See https://github.com/tokio-rs/tokio/issues/7335 and #7403 for more details

michaelsproul avatar May 06 '25 06:05 michaelsproul

Can i work on this?

0xriazaka avatar May 06 '25 15:05 0xriazaka

@0xriazaka If you can work out the root cause, please try. We won't assign it exclusively to you because we need to fix this ASAP.

michaelsproul avatar May 06 '25 23:05 michaelsproul

So far 3 of 3 confirmed cases occurred on Arch Linux.

I suspect it's something to do with the new kernel version.

michaelsproul avatar May 07 '25 01:05 michaelsproul

I, too, am experiencing this on archlinux. Running strace during the hang yields: futex(0x7928d3c71910, FUTEX_WAIT_BITSET_PRIVATE, 0, NULL, FUTEX_BITSET_MATCH_ANY

An interesting observation is maybe the following: I am running two validator processes, one with one key and another one with two active validators. Only the one with two validators hangs every couple of hours.

Let me know if I can be of any help reproducing the issue.

j4cko avatar May 10 '25 07:05 j4cko

@j4cko Please try the work around polling the http api of the VC.

We might have a build to share soon

michaelsproul avatar May 10 '25 09:05 michaelsproul

Something else we could try:

  • https://docs.rs/parking_lot/latest/parking_lot/deadlock/fn.check_deadlock.html

We could run a background thread in parking_lot that checks periodically for deadlocks.
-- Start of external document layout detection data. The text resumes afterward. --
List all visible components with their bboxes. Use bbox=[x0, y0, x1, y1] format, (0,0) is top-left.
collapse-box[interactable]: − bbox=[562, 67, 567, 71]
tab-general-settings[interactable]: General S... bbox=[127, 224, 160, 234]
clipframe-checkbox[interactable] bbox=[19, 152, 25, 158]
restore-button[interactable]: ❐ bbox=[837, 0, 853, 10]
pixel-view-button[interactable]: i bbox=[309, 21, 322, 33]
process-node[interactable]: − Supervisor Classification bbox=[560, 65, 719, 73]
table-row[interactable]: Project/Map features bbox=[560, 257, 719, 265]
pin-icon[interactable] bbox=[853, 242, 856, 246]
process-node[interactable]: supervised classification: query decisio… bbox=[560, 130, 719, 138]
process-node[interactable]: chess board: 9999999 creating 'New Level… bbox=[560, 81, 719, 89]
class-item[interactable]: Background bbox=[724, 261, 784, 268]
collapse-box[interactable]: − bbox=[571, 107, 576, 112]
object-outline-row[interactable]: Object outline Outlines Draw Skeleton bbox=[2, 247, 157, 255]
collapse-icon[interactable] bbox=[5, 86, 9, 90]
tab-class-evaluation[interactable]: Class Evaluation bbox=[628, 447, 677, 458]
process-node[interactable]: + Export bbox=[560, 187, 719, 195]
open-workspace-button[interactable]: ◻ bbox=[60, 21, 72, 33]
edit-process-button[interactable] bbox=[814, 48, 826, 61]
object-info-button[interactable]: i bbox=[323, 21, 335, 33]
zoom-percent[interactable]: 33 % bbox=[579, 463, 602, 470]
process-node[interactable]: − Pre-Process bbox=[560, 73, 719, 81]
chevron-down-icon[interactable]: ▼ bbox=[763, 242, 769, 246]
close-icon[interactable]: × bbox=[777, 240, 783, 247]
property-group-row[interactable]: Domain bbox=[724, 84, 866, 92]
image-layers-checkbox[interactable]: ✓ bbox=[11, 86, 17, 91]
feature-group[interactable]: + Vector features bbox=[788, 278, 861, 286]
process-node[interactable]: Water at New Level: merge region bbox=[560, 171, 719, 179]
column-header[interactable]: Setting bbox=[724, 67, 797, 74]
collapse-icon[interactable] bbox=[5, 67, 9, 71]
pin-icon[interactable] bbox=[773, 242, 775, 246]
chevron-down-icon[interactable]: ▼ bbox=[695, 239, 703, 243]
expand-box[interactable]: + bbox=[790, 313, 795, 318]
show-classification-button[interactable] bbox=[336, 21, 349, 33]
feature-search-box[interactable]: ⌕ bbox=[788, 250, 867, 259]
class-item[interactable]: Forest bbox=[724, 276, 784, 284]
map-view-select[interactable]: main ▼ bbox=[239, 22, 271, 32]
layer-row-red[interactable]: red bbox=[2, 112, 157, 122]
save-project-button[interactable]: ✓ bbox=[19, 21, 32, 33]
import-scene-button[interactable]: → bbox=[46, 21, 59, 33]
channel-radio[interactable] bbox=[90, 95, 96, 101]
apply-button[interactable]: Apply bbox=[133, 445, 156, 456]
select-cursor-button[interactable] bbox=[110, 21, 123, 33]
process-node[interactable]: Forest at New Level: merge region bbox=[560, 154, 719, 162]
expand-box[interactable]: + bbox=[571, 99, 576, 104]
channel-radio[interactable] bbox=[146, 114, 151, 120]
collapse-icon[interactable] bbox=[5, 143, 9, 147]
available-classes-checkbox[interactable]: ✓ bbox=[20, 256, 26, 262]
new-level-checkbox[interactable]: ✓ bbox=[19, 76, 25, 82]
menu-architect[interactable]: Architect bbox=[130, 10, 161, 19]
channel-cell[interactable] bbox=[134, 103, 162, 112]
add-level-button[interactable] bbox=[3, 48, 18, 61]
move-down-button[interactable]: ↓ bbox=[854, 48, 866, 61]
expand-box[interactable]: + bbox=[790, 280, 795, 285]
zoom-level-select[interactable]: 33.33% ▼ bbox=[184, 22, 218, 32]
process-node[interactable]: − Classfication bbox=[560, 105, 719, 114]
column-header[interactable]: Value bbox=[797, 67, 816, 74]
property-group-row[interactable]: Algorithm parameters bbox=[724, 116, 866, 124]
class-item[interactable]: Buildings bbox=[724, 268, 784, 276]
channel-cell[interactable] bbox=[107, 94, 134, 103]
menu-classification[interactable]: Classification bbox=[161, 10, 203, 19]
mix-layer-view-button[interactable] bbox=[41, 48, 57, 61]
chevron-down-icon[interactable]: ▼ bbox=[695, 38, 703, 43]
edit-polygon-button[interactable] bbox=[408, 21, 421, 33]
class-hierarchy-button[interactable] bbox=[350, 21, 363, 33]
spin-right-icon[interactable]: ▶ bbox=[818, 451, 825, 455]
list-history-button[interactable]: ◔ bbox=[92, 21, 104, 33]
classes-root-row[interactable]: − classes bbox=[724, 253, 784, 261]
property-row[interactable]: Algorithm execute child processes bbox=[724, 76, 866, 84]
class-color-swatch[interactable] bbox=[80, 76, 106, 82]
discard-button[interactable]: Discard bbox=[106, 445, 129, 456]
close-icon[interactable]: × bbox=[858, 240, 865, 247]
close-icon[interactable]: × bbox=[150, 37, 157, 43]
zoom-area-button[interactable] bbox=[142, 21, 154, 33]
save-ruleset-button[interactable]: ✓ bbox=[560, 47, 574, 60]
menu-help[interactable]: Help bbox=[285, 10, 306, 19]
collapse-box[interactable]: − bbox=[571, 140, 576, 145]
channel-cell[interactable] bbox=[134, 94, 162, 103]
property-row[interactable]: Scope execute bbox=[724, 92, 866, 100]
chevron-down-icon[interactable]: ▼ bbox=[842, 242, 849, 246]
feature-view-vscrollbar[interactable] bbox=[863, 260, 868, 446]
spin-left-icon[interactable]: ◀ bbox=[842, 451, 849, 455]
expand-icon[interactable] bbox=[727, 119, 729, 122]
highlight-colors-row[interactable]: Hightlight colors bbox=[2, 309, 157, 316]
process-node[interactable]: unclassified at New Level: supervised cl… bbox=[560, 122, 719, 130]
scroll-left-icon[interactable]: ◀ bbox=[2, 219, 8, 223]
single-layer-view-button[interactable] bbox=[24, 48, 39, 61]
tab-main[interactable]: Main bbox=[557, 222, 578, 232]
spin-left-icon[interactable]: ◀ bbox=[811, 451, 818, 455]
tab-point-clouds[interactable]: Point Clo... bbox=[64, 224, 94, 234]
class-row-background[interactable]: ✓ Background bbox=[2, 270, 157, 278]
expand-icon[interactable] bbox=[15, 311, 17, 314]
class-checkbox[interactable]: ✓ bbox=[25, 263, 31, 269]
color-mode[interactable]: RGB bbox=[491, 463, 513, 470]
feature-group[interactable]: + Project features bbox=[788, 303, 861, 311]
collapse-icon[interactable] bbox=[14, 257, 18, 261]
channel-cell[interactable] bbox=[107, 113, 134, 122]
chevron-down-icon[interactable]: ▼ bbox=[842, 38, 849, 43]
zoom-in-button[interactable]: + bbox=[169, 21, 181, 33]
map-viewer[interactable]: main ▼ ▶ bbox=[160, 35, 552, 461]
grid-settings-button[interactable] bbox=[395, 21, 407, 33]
I think all we can do if we detect one is print out the thread IDs and the backtraces. Should probably run with debug symbols in order to get the best backtraces.

michaelsproul avatar May 13 '25 05:05 michaelsproul

Can confirm this issue began for me when updating to Linux 6.14.4-arch1-1 x86_64 No issue with v7.0.0 on the old kernel but updated both kernel and to v7.0.1 and the issue started.
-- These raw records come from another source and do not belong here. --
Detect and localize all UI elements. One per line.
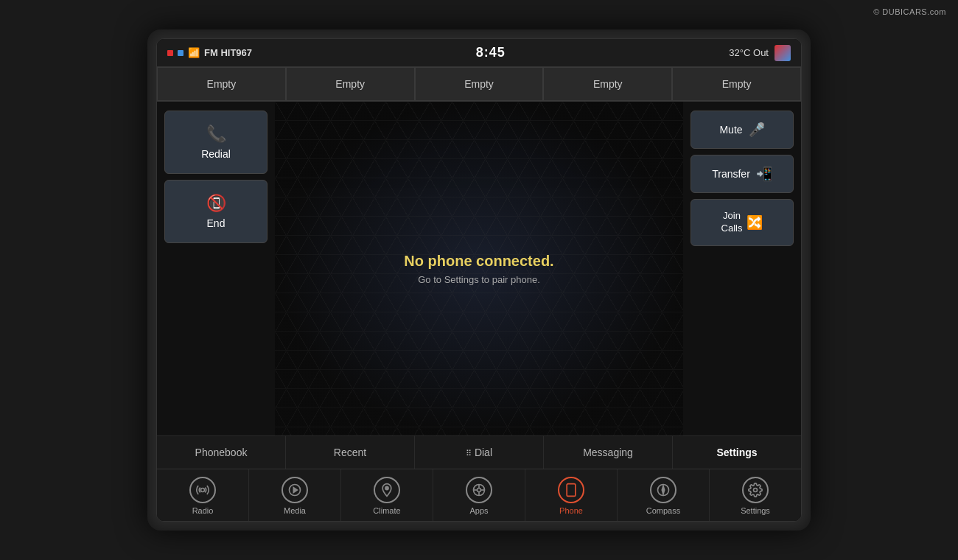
bottom-nav-row: Radio Media Climate bbox=[157, 469, 801, 521]
nav-apps[interactable]: Apps bbox=[433, 469, 525, 521]
redial-button[interactable]: 📞 Redial bbox=[164, 111, 268, 174]
right-panel: Mute 🎤 Transfer 📲 Join Calls 🔀 bbox=[683, 102, 801, 435]
redial-label: Redial bbox=[201, 148, 231, 160]
nav-climate[interactable]: Climate bbox=[341, 469, 433, 521]
apps-nav-label: Apps bbox=[469, 506, 488, 515]
no-phone-subtitle: Go to Settings to pair phone. bbox=[404, 274, 553, 285]
recent-button[interactable]: Recent bbox=[286, 436, 415, 469]
temperature-label: 32°C Out bbox=[729, 47, 769, 58]
status-dot-blue bbox=[178, 50, 183, 56]
quick-btn-5[interactable]: Empty bbox=[672, 67, 801, 101]
dial-dots-icon: ⠿ bbox=[466, 449, 472, 458]
no-phone-message: No phone connected. Go to Settings to pa… bbox=[404, 253, 553, 285]
left-panel: 📞 Redial 📵 End bbox=[157, 102, 275, 435]
settings-nav-icon bbox=[742, 477, 769, 503]
quick-btn-1[interactable]: Empty bbox=[157, 67, 286, 101]
svg-rect-9 bbox=[567, 484, 576, 497]
quick-buttons-row: Empty Empty Empty Empty Empty bbox=[157, 67, 801, 102]
svg-point-0 bbox=[201, 489, 205, 492]
screen: 📶 FM HIT967 8:45 32°C Out Empty Empty Em… bbox=[156, 38, 802, 522]
media-nav-label: Media bbox=[284, 506, 306, 515]
radio-nav-icon bbox=[189, 477, 216, 503]
join-calls-icon: 🔀 bbox=[747, 214, 763, 231]
outer-frame: 📶 FM HIT967 8:45 32°C Out Empty Empty Em… bbox=[147, 29, 811, 531]
nav-settings[interactable]: Settings bbox=[710, 469, 801, 521]
transfer-button[interactable]: Transfer 📲 bbox=[690, 155, 794, 193]
status-time: 8:45 bbox=[476, 45, 506, 60]
mute-label: Mute bbox=[719, 124, 742, 136]
phone-nav-icon bbox=[558, 477, 584, 503]
no-phone-title: No phone connected. bbox=[404, 253, 553, 270]
quick-btn-2[interactable]: Empty bbox=[286, 67, 415, 101]
nav-phone[interactable]: Phone bbox=[525, 469, 618, 521]
mute-icon: 🎤 bbox=[749, 122, 765, 138]
radio-label: FM HIT967 bbox=[204, 47, 252, 58]
nav-radio[interactable]: Radio bbox=[157, 469, 249, 521]
svg-point-4 bbox=[478, 489, 481, 492]
status-left: 📶 FM HIT967 bbox=[167, 47, 252, 58]
compass-nav-label: Compass bbox=[646, 506, 680, 515]
phone-icon: 📞 bbox=[206, 125, 226, 144]
apps-nav-icon bbox=[466, 477, 492, 503]
transfer-label: Transfer bbox=[712, 168, 750, 180]
phone-nav-label: Phone bbox=[559, 506, 583, 515]
radio-nav-label: Radio bbox=[192, 506, 214, 515]
mute-button[interactable]: Mute 🎤 bbox=[690, 111, 794, 149]
svg-point-2 bbox=[385, 486, 388, 489]
join-label: Join bbox=[721, 210, 743, 223]
brand-icon bbox=[775, 45, 791, 61]
join-calls-button[interactable]: Join Calls 🔀 bbox=[690, 199, 794, 246]
svg-marker-12 bbox=[662, 486, 664, 494]
main-content: 📞 Redial 📵 End No phone connected. Go to… bbox=[157, 102, 801, 435]
settings-nav-label: Settings bbox=[741, 506, 770, 515]
end-button[interactable]: 📵 End bbox=[164, 180, 268, 243]
dial-button[interactable]: ⠿ Dial bbox=[415, 436, 544, 469]
climate-nav-icon bbox=[374, 477, 400, 503]
watermark: © DUBICARS.com bbox=[873, 7, 946, 16]
status-bar: 📶 FM HIT967 8:45 32°C Out bbox=[157, 39, 801, 67]
function-row: Phonebook Recent ⠿ Dial Messaging Settin… bbox=[157, 435, 801, 469]
end-call-icon: 📵 bbox=[206, 194, 226, 213]
climate-nav-label: Climate bbox=[373, 506, 400, 515]
compass-nav-icon bbox=[650, 477, 676, 503]
end-label: End bbox=[207, 217, 225, 229]
transfer-icon: 📲 bbox=[756, 166, 772, 182]
radio-wave-icon: 📶 bbox=[188, 47, 200, 58]
dial-label: Dial bbox=[475, 447, 492, 458]
status-dot-red bbox=[167, 50, 173, 56]
phonebook-button[interactable]: Phonebook bbox=[157, 436, 286, 469]
media-nav-icon bbox=[282, 477, 308, 503]
quick-btn-4[interactable]: Empty bbox=[543, 67, 672, 101]
quick-btn-3[interactable]: Empty bbox=[415, 67, 544, 101]
status-right: 32°C Out bbox=[729, 45, 791, 61]
nav-media[interactable]: Media bbox=[249, 469, 341, 521]
svg-point-13 bbox=[754, 489, 758, 492]
messaging-button[interactable]: Messaging bbox=[544, 436, 673, 469]
calls-label: Calls bbox=[721, 223, 743, 235]
settings-function-button[interactable]: Settings bbox=[673, 436, 801, 469]
nav-compass[interactable]: Compass bbox=[618, 469, 710, 521]
center-panel: No phone connected. Go to Settings to pa… bbox=[275, 102, 683, 435]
Can't guarantee this is related, but thought I'd mention it in case it helps narrow the issue down. I'm currently participating in the Aztec Public Testnet and running a Sepolia node using Lighthouse for my beacon node, and the Aztec node occasionally hangs in a similar way to the VC. It just runs for a bit and then freezes after a few hours. If related, makes me suspect the beacon node.

keccakk avatar May 14 '25 13:05 keccakk

I'm having this issue as well with Gnosis mainnet. It only started happening after v7.0.x with Nethermind as the EL client. I'm also on Linux 6.14.4-arch1-2 x86_64. Probing the VC with a http requests wakes it up

emilbayes avatar May 15 '25 10:05 emilbayes

@emilbayes Please try updating the kernel to 6.14.6. We've got a smaller program than Lighthouse VC which reproduces the hang, which just uses some mutexes and some sleeps and it hangs in the same way on 6.14.{4,5} but not yet on 6.14.6. The underlying issue seems to be an incompatibility between Tokio and the kernel, or a kernel bug, nothing Lighthouse-specific.

michaelsproul avatar May 15 '25 13:05 michaelsproul

@michaelsproul I just got another hang on 6.14.6, started working again when I started the curl cmd up again.

keccakk avatar May 15 '25 19:05 keccakk

@keccakk Thanks for the info! We hadn't been running very long on 6.14.6,

We will keep trying to isolate the conditions under which it happens. We're a bit out of our depth when it comes to fixing it, so it might be a while until this is resolved. Planning a bug report to the tokio devs and then maybe trying to get someone with kernel knowledge interested.

In the meantime please keep running the workaround (polling the API with a script), or try downgrading the kernel to LTS. We have some Arch machines on the LTS kernel that haven't had issues at all (over several days).

michaelsproul avatar May 15 '25 23:05 michaelsproul

Hello everyone, I've raised an issue on the Tokio repo: https://github.com/tokio-rs/tokio/issues/7335

I managed to reproduce the issue with a very simple program: https://github.com/macladson/tokio-lock-example This is helpful because you won't need any validator keys to test it.

This confirms it is not a Lighthouse specific issue.

In the meantime, either use the API polling trick, OR use the Arch linux-lts kernel. Both will prevent the issue.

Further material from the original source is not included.